#### EXERCISE INPUTS

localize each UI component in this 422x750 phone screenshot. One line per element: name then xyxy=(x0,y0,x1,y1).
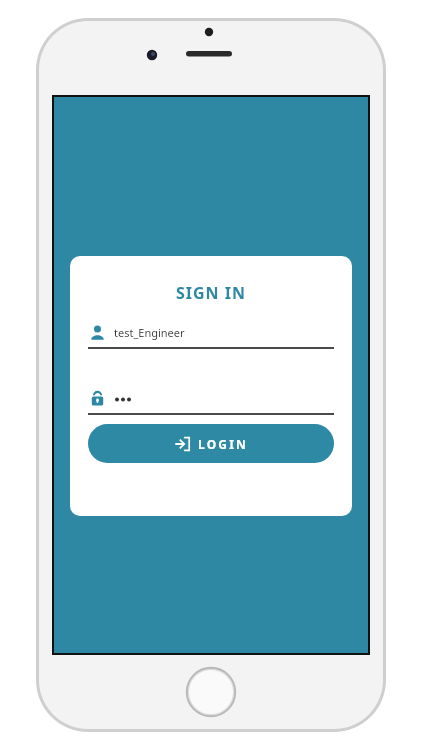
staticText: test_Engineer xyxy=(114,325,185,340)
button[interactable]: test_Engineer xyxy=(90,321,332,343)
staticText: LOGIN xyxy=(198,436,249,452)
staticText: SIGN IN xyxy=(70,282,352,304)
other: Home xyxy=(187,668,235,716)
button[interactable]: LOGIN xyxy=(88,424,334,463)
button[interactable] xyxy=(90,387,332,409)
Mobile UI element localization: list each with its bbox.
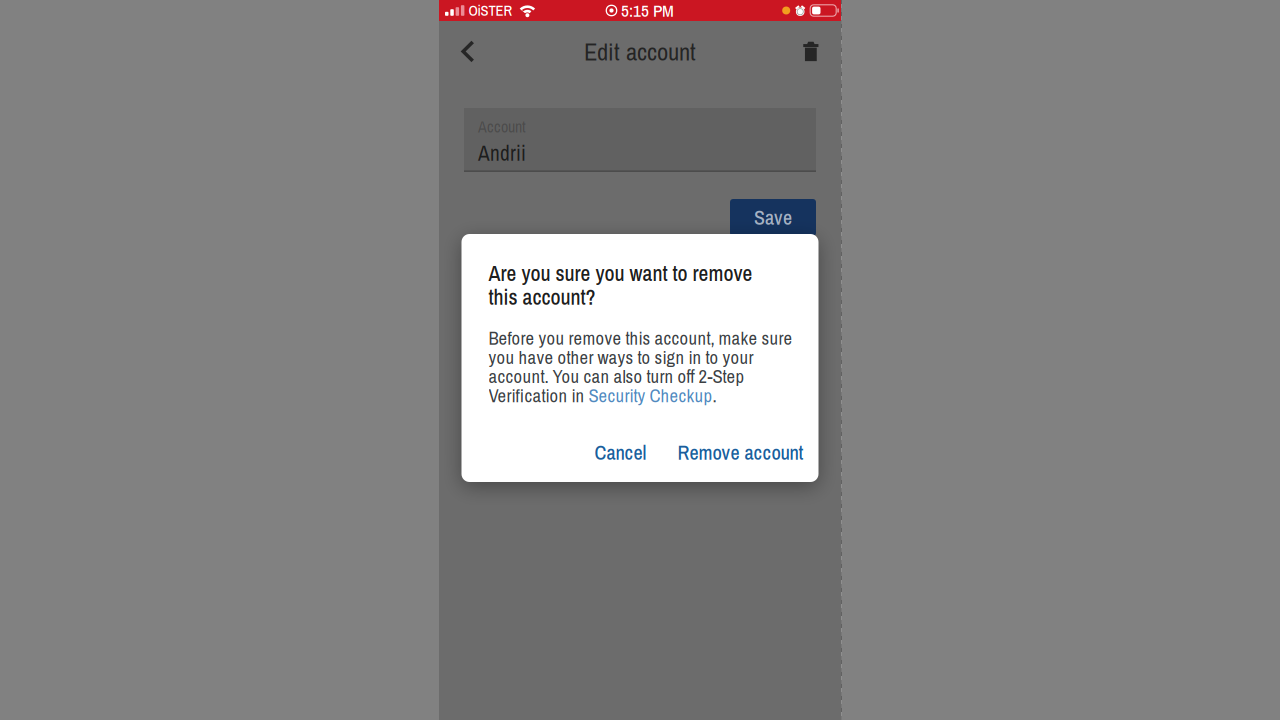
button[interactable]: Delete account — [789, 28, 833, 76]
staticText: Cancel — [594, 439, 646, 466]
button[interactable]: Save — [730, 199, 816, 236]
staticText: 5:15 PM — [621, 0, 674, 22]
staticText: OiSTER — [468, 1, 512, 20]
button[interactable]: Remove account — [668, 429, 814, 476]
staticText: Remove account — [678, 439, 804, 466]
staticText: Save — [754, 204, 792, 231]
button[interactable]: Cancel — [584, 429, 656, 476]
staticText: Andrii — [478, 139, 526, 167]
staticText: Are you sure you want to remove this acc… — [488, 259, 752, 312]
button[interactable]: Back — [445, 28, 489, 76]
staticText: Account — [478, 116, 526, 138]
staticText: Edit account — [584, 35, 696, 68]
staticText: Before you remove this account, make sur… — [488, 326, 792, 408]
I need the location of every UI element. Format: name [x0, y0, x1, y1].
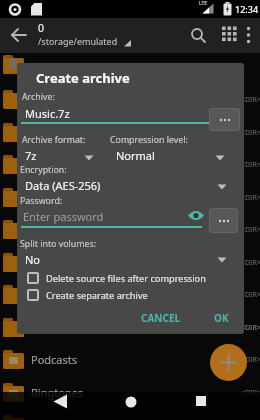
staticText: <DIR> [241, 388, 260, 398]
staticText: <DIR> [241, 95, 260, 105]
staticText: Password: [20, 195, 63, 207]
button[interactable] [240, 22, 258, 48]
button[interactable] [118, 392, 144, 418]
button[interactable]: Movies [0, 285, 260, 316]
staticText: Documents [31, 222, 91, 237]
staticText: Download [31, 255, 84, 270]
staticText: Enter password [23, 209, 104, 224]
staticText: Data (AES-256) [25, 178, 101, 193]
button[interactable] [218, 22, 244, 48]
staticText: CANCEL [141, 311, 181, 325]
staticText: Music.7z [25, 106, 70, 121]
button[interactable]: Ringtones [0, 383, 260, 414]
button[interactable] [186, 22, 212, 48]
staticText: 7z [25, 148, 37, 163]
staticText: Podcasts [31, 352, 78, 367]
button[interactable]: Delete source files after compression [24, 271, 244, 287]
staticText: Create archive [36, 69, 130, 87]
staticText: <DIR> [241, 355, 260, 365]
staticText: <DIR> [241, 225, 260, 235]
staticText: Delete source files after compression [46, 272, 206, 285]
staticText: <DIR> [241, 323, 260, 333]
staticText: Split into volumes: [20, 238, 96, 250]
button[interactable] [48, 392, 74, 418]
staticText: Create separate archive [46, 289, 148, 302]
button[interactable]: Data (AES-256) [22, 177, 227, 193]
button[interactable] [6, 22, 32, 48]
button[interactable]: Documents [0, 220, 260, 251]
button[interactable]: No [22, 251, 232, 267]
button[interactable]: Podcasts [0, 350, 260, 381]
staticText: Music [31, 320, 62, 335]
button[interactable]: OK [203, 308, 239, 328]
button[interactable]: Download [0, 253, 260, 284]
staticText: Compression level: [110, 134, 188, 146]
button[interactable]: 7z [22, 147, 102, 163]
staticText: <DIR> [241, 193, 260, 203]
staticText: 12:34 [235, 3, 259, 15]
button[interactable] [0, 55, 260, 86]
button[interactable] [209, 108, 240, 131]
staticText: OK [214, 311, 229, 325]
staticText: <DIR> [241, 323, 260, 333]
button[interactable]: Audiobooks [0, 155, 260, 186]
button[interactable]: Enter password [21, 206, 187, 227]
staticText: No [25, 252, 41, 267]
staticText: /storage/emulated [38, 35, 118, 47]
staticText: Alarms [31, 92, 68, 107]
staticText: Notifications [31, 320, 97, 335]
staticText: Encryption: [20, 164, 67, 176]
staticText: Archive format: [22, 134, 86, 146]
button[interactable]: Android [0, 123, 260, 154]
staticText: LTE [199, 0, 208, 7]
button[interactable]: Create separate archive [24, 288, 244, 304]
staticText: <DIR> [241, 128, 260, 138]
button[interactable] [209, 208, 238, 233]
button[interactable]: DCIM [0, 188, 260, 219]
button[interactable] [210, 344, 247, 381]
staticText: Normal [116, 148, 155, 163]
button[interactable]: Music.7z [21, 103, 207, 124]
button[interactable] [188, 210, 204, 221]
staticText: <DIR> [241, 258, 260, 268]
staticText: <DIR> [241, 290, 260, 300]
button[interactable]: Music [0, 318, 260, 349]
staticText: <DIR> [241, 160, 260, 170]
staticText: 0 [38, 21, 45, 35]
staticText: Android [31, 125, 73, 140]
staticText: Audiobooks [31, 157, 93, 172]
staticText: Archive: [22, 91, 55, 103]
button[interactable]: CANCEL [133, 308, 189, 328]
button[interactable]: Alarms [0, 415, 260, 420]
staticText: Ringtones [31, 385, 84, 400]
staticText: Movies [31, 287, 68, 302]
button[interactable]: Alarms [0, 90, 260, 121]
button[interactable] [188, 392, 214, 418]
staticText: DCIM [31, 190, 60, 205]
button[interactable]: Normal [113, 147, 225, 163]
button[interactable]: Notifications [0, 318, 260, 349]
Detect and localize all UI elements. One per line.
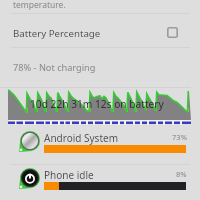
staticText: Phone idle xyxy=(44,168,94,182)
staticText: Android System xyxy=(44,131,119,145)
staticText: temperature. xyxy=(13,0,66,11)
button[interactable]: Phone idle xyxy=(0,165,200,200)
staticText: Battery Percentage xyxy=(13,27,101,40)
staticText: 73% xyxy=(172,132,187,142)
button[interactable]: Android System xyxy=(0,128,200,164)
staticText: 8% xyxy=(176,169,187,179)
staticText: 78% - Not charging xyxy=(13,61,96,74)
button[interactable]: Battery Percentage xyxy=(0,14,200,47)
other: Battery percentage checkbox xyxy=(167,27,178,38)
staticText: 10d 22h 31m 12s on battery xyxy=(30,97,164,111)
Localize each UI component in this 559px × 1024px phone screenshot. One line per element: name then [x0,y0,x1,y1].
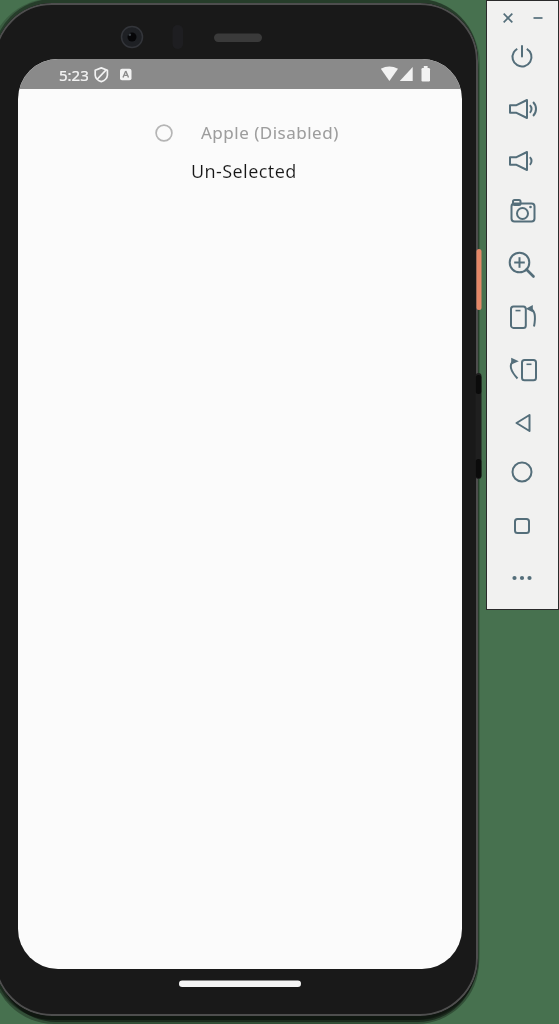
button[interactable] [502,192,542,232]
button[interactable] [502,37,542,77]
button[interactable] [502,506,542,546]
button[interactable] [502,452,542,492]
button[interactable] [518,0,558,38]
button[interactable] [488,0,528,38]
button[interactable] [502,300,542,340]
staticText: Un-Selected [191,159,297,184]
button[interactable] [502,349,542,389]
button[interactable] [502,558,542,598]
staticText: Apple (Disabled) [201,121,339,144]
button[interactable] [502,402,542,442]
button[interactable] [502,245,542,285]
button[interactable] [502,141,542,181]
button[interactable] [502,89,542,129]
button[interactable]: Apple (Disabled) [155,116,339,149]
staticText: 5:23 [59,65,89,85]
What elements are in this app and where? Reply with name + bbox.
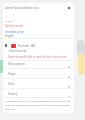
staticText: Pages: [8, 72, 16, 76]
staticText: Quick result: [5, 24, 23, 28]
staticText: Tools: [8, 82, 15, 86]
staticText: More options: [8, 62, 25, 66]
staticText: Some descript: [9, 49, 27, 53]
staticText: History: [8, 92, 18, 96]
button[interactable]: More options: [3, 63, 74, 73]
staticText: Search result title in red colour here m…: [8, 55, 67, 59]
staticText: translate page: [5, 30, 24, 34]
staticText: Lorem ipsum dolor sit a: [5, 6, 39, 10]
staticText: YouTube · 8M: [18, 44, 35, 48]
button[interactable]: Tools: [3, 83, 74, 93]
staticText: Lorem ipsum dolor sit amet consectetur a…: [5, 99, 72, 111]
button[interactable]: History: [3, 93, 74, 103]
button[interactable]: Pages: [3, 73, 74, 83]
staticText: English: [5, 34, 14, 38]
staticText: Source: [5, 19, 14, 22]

########

PROBLEM:
Having removed the pictures, write out the records exactly as they stand.

OUTPUT:
localize each UI component in this 422x750 phone screenshot. One line per element: name then xyxy=(x0,y0,x1,y1).
staticText: test_Engineer xyxy=(114,325,185,340)
button[interactable]: test_Engineer xyxy=(90,321,332,343)
staticText: LOGIN xyxy=(198,436,249,452)
staticText: SIGN IN xyxy=(70,282,352,304)
other: Home xyxy=(187,668,235,716)
button[interactable]: LOGIN xyxy=(88,424,334,463)
button[interactable] xyxy=(90,387,332,409)
Mobile UI element localization: list each with its bbox.
button[interactable]: Delete account — [789, 28, 833, 76]
staticText: Cancel — [594, 439, 646, 466]
button[interactable]: Save — [730, 199, 816, 236]
staticText: 5:15 PM — [621, 0, 674, 22]
staticText: OiSTER — [468, 1, 512, 20]
button[interactable]: Remove account — [668, 429, 814, 476]
staticText: Remove account — [678, 439, 804, 466]
staticText: Save — [754, 204, 792, 231]
button[interactable]: Cancel — [584, 429, 656, 476]
staticText: Andrii — [478, 139, 526, 167]
staticText: Are you sure you want to remove this acc… — [488, 259, 752, 312]
button[interactable]: Back — [445, 28, 489, 76]
staticText: Account — [478, 116, 526, 138]
staticText: Edit account — [584, 35, 696, 68]
staticText: Before you remove this account, make sur… — [488, 326, 792, 408]
I need the location of every UI element. Format: name [x0, y0, x1, y1].
staticText: <DIR> [241, 388, 260, 398]
staticText: <DIR> [241, 95, 260, 105]
staticText: Password: [20, 195, 63, 207]
button[interactable] [240, 22, 258, 48]
button[interactable] [118, 392, 144, 418]
button[interactable]: Movies [0, 285, 260, 316]
staticText: Documents [31, 222, 91, 237]
staticText: Download [31, 255, 84, 270]
staticText: Enter password [23, 209, 104, 224]
staticText: Data (AES-256) [25, 178, 101, 193]
button[interactable] [218, 22, 244, 48]
staticText: CANCEL [141, 311, 181, 325]
staticText: Music.7z [25, 106, 70, 121]
button[interactable]: Ringtones [0, 383, 260, 414]
button[interactable] [186, 22, 212, 48]
staticText: 7z [25, 148, 37, 163]
staticText: Podcasts [31, 352, 78, 367]
button[interactable]: Delete source files after compression [24, 271, 244, 287]
staticText: Create archive [36, 69, 130, 87]
staticText: <DIR> [241, 355, 260, 365]
staticText: <DIR> [241, 225, 260, 235]
staticText: Delete source files after compression [46, 272, 206, 285]
staticText: <DIR> [241, 323, 260, 333]
staticText: Split into volumes: [20, 238, 96, 250]
button[interactable] [48, 392, 74, 418]
staticText: Create separate archive [46, 289, 148, 302]
button[interactable]: Data (AES-256) [22, 177, 227, 193]
button[interactable] [6, 22, 32, 48]
button[interactable]: Documents [0, 220, 260, 251]
button[interactable]: No [22, 251, 232, 267]
button[interactable]: Podcasts [0, 350, 260, 381]
staticText: Music [31, 320, 62, 335]
button[interactable]: OK [203, 308, 239, 328]
button[interactable]: Download [0, 253, 260, 284]
staticText: Compression level: [110, 134, 188, 146]
button[interactable]: 7z [22, 147, 102, 163]
staticText: <DIR> [241, 193, 260, 203]
staticText: 12:34 [235, 3, 259, 15]
button[interactable] [0, 55, 260, 86]
button[interactable] [209, 108, 240, 131]
staticText: OK [214, 311, 229, 325]
staticText: <DIR> [241, 323, 260, 333]
button[interactable]: Audiobooks [0, 155, 260, 186]
button[interactable]: Enter password [21, 206, 187, 227]
staticText: No [25, 252, 41, 267]
staticText: /storage/emulated [38, 35, 118, 47]
staticText: Alarms [31, 92, 68, 107]
staticText: Notifications [31, 320, 97, 335]
staticText: Encryption: [20, 164, 67, 176]
staticText: Archive format: [22, 134, 86, 146]
button[interactable]: Android [0, 123, 260, 154]
staticText: LTE [199, 0, 208, 7]
button[interactable]: Create separate archive [24, 288, 244, 304]
staticText: <DIR> [241, 128, 260, 138]
button[interactable] [209, 208, 238, 233]
button[interactable]: DCIM [0, 188, 260, 219]
button[interactable] [210, 344, 247, 381]
staticText: Normal [116, 148, 155, 163]
button[interactable]: Music.7z [21, 103, 207, 124]
button[interactable] [188, 210, 204, 221]
staticText: <DIR> [241, 258, 260, 268]
staticText: <DIR> [241, 290, 260, 300]
button[interactable]: Music [0, 318, 260, 349]
staticText: <DIR> [241, 160, 260, 170]
staticText: 0 [38, 21, 45, 35]
staticText: Android [31, 125, 73, 140]
staticText: Audiobooks [31, 157, 93, 172]
staticText: Archive: [22, 91, 55, 103]
button[interactable]: CANCEL [133, 308, 189, 328]
button[interactable]: Alarms [0, 415, 260, 420]
staticText: Ringtones [31, 385, 84, 400]
staticText: Movies [31, 287, 68, 302]
button[interactable]: Alarms [0, 90, 260, 121]
button[interactable] [188, 392, 214, 418]
staticText: DCIM [31, 190, 60, 205]
button[interactable]: Normal [113, 147, 225, 163]
button[interactable]: Notifications [0, 318, 260, 349]
Detect and localize all UI elements. One per line.
staticText: Phone idle xyxy=(44,168,94,182)
staticText: Android System xyxy=(44,131,119,145)
staticText: temperature. xyxy=(13,0,66,11)
button[interactable]: Phone idle xyxy=(0,165,200,200)
staticText: Battery Percentage xyxy=(13,27,101,40)
staticText: 73% xyxy=(172,132,187,142)
button[interactable]: Android System xyxy=(0,128,200,164)
staticText: 8% xyxy=(176,169,187,179)
staticText: 78% - Not charging xyxy=(13,61,96,74)
button[interactable]: Battery Percentage xyxy=(0,14,200,47)
other: Battery percentage checkbox xyxy=(167,27,178,38)
staticText: 10d 22h 31m 12s on battery xyxy=(30,97,164,111)
Localize each UI component in this 559px × 1024px phone screenshot. One line per element: name then [x0,y0,x1,y1].
button[interactable] [502,192,542,232]
button[interactable] [502,37,542,77]
button[interactable] [502,506,542,546]
button[interactable] [502,452,542,492]
button[interactable] [518,0,558,38]
button[interactable] [488,0,528,38]
button[interactable] [502,300,542,340]
staticText: Un-Selected [191,159,297,184]
button[interactable] [502,349,542,389]
button[interactable] [502,558,542,598]
staticText: Apple (Disabled) [201,121,339,144]
button[interactable] [502,402,542,442]
button[interactable] [502,245,542,285]
button[interactable] [502,141,542,181]
button[interactable] [502,89,542,129]
button[interactable]: Apple (Disabled) [155,116,339,149]
staticText: 5:23 [59,65,89,85]
What elements are in this app and where? Reply with name + bbox.
staticText: Pages: [8, 72, 16, 76]
staticText: Quick result: [5, 24, 23, 28]
staticText: Tools: [8, 82, 15, 86]
staticText: More options: [8, 62, 25, 66]
staticText: Some descript: [9, 49, 27, 53]
staticText: History: [8, 92, 18, 96]
button[interactable]: More options: [3, 63, 74, 73]
staticText: Search result title in red colour here m…: [8, 55, 67, 59]
staticText: translate page: [5, 30, 24, 34]
staticText: Lorem ipsum dolor sit a: [5, 6, 39, 10]
staticText: YouTube · 8M: [18, 44, 35, 48]
button[interactable]: Tools: [3, 83, 74, 93]
staticText: Lorem ipsum dolor sit amet consectetur a…: [5, 99, 72, 111]
button[interactable]: History: [3, 93, 74, 103]
button[interactable]: Pages: [3, 73, 74, 83]
staticText: English: [5, 34, 14, 38]
staticText: Source: [5, 19, 14, 22]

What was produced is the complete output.